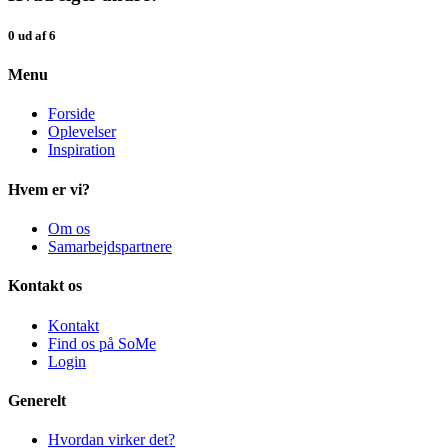
0 ud af 6
Menu
Forside
Oplevelser
Inspiration
Hvem er vi?
Om os
Samarbejdspartnere
Kontakt os
Kontakt
Find os på SoMe
Login
Generelt
Hvordan virker det?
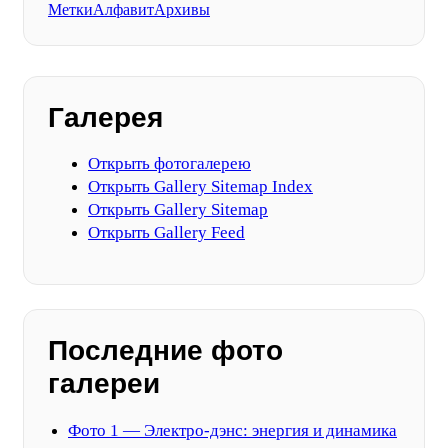
Метки
Алфавит
Архивы
Галерея
Открыть фотогалерею
Открыть Gallery Sitemap Index
Открыть Gallery Sitemap
Открыть Gallery Feed
Последние фото
галереи
Фото 1 — Электро-дэнс: энергия и динамика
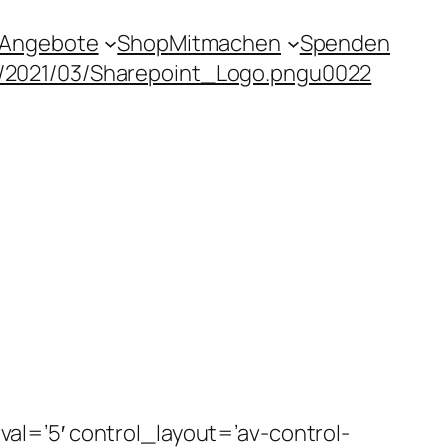
Angebote
Shop
Mitmachen
Spenden
s/2021/03/Sharepoint_Logo.pngu0022
rval=’5′ control_layout=’av-control-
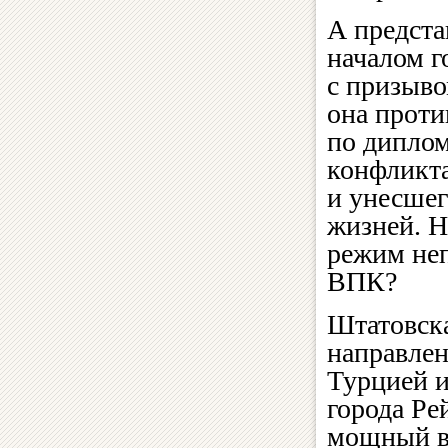
А предст
началом г
с призыво
она прот
по дипло
конфликта
и унесшег
жизней. Н
режим неп
ВПК?
Штатовска
направле
Турцией и
города Ре
мощный вз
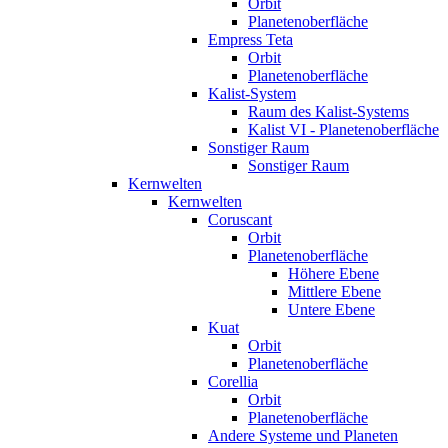
Orbit
Planetenoberfläche
Empress Teta
Orbit
Planetenoberfläche
Kalist-System
Raum des Kalist-Systems
Kalist VI - Planetenoberfläche
Sonstiger Raum
Sonstiger Raum
Kernwelten
Kernwelten
Coruscant
Orbit
Planetenoberfläche
Höhere Ebene
Mittlere Ebene
Untere Ebene
Kuat
Orbit
Planetenoberfläche
Corellia
Orbit
Planetenoberfläche
Andere Systeme und Planeten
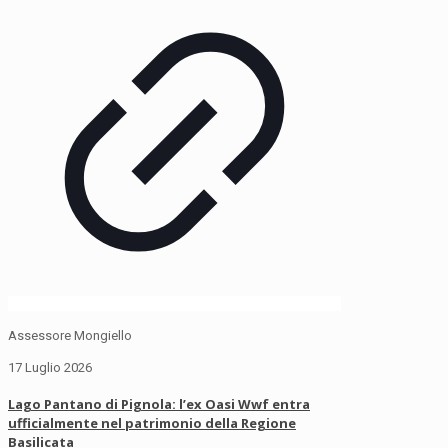
Assessore Mongiello
17 Luglio 2026
Lago Pantano di Pignola: l’ex Oasi Wwf entra
ufficialmente nel patrimonio della Regione
Basilicata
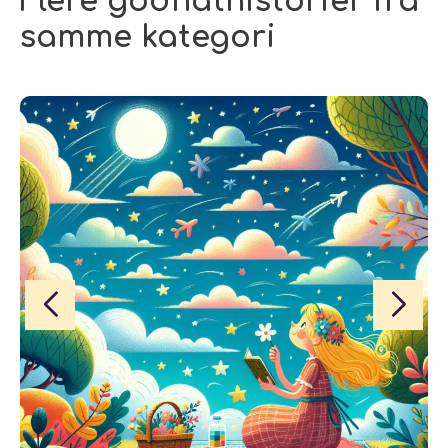
Flere godnathistorier fra
samme kategori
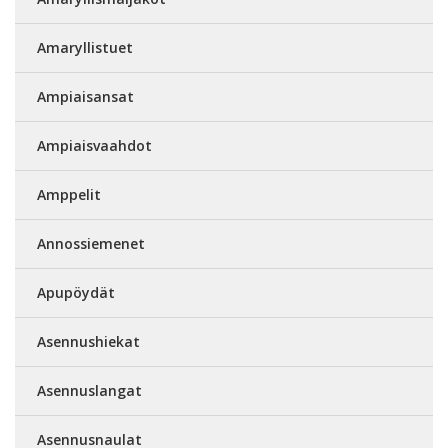
Amaryllistuet
Ampiaisansat
Ampiaisvaahdot
Amppelit
Annossiemenet
Apupöydät
Asennushiekat
Asennuslangat
Asennusnaulat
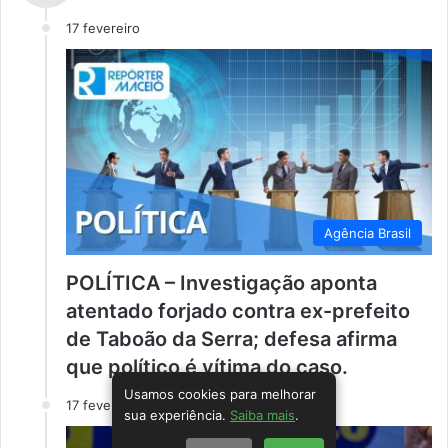
17 fevereiro
Agência Brasil
POLÍTICA – Investigação aponta
atentado forjado contra ex-prefeito
de Taboão da Serra; defesa afirma
que político é vítima do caso.
Usamos cookies para melhorar
17 fevereiro
sua experiência.
Saiba mais
.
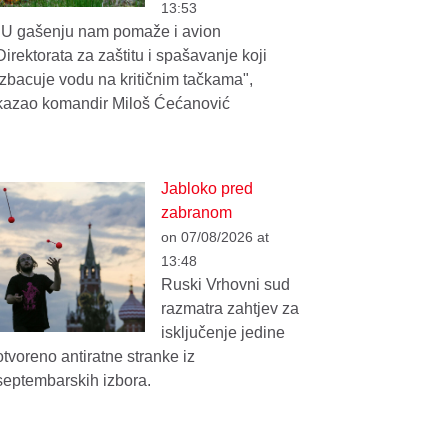
13:53
"U gašenju nam pomaže i avion
Direktorata za zaštitu i spašavanje koji
izbacuje vodu na kritičnim tačkama",
kazao komandir Miloš Ćećanović
Jabloko pred
zabranom
on 07/08/2026 at
13:48
Ruski Vrhovni sud
razmatra zahtjev za
isključenje jedine
otvoreno antiratne stranke iz
septembarskih izbora.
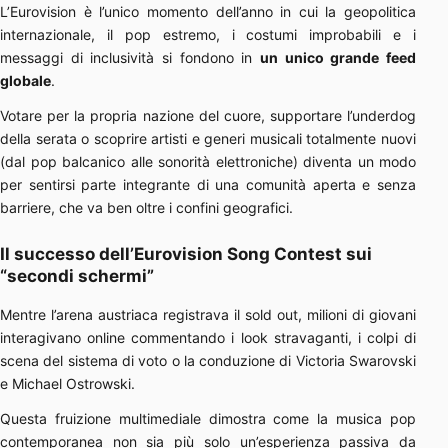
L’Eurovision è l’unico momento dell’anno in cui la geopolitica
internazionale, il pop estremo, i costumi improbabili e i
messaggi di inclusività si fondono in
un unico grande feed
globale
.
Votare per la propria nazione del cuore, supportare l’underdog
della serata o scoprire artisti e generi musicali totalmente nuovi
(dal pop balcanico alle sonorità elettroniche) diventa un modo
per sentirsi parte integrante di una comunità aperta e senza
barriere, che va ben oltre i confini geografici.
Il successo dell’Eurovision Song Contest sui
“secondi schermi”
Mentre l’arena austriaca registrava il sold out, milioni di giovani
interagivano online commentando i look stravaganti, i colpi di
scena del sistema di voto o la conduzione di Victoria Swarovski
e Michael Ostrowski.
Questa fruizione multimediale dimostra come la musica pop
contemporanea non sia più solo un’esperienza passiva da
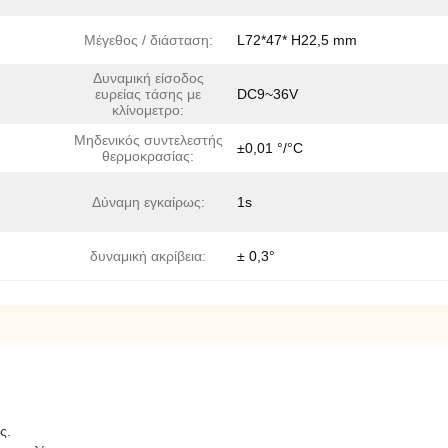
Μέγεθος / διάσταση:
L72*47* H22,5 mm
Δυναμική είσοδος
ευρείας τάσης με
DC9~36V
κλίνομετρο:
Μηδενικός συντελεστής
±0,01 °/°C
θερμοκρασίας:
Δύναμη εγκαίρως:
1s
δυναμική ακρίβεια:
± 0,3°
ς.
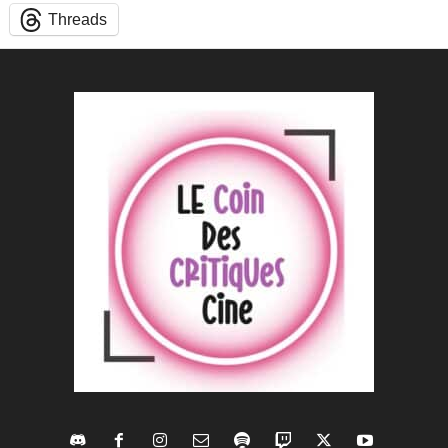
Threads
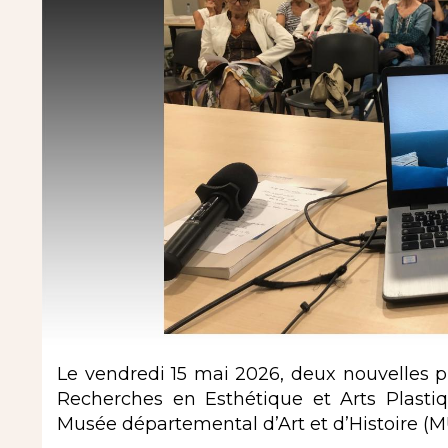
Le vendredi 15 mai 2026, deux nouvelles 
Recherches en Esthétique et Arts Plasti
Musée départemental d’Art et d’Histoire (M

* **WHAT THE TASK ASKS**: State the number of lines in the material above that hold the word "della", adding nothing else.

* **WRITTEN REPLY**: 2